Lot Essay
A quintessentially Impressionist scene, Canards sur l'étang de Montfoucault dates from a period of intensive experimentation of both rural imagery and artistic style in Camille Pissarro’s early career. This picturesque view depicts the pond that lay at the entrance of Montfoucault, an isolated, rural hamlet in northern France, situated on the edge of Normandy and Brittany. Invited by his close friend and fellow artist, Ludovic Piette, to stay at his home there, Pissarro and his family made frequent visits to Montfoucault, an area the artist described as, ‘the true countryside’. Thanks to Piette’s enduring friendship and quiet generosity, between 1864 and 1876 the Pissarros stayed six times, often at difficult points in their lives, including during the Franco-Prussian war and following the disheartening reception of the First Impressionist exhibition of 1874, finding in the isolated, picturesque village a welcome escape and respite.

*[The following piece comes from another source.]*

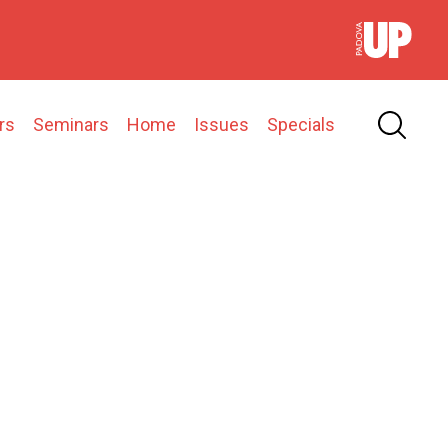
rs
Seminars
Home
Issues
Specials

It was his three successive visits to Montfoucault in the autumn and winter months of 1874, 1875 and 1876 that saw Pissarro reassess his approach to painting, considering new styles and themes. Piette's small farm with its own enclosed fields and the nearby pond gave a structure to the rural imagery Pissarro began to paint, which increasingly included peasant figures. In a letter to the French writer and collector Théodore Duret in December 1874, Pissarro reported on his pictorial research in Montfoucault: ‘I have started working on figures and animals. I have several projects of genre painting. I am timidly experimenting with this branch of art, so much illustrated by first-rank artists: this is rather bold’ (Pissarro, quoted in J. Pissarro, Camille Pissarro, New York, 1993, p.146). At this time the artist also began to apply paint more generously, creating rich surfaces filled with myriad brushstrokes of often unmixed and increasingly bright colour. In the present work, Pissarro has used dense, broad strokes of paint to capture the verdant foliage, as well as the multi-hued play of light and reflections on the water of the pond, all bathed under a warm, golden, early autumnal light.
Canards sur l'étang de Montfoucault was originally owned by Léon Orosdi, a passionate collector of Impressionist and Post-Impressionist pictures with a notable collection of Sisleys. In his home on the rue Cimarosa in Paris, Orosdi exhibited his extensive collection, which also included works by Monet, Courbet and Pissarro, among others.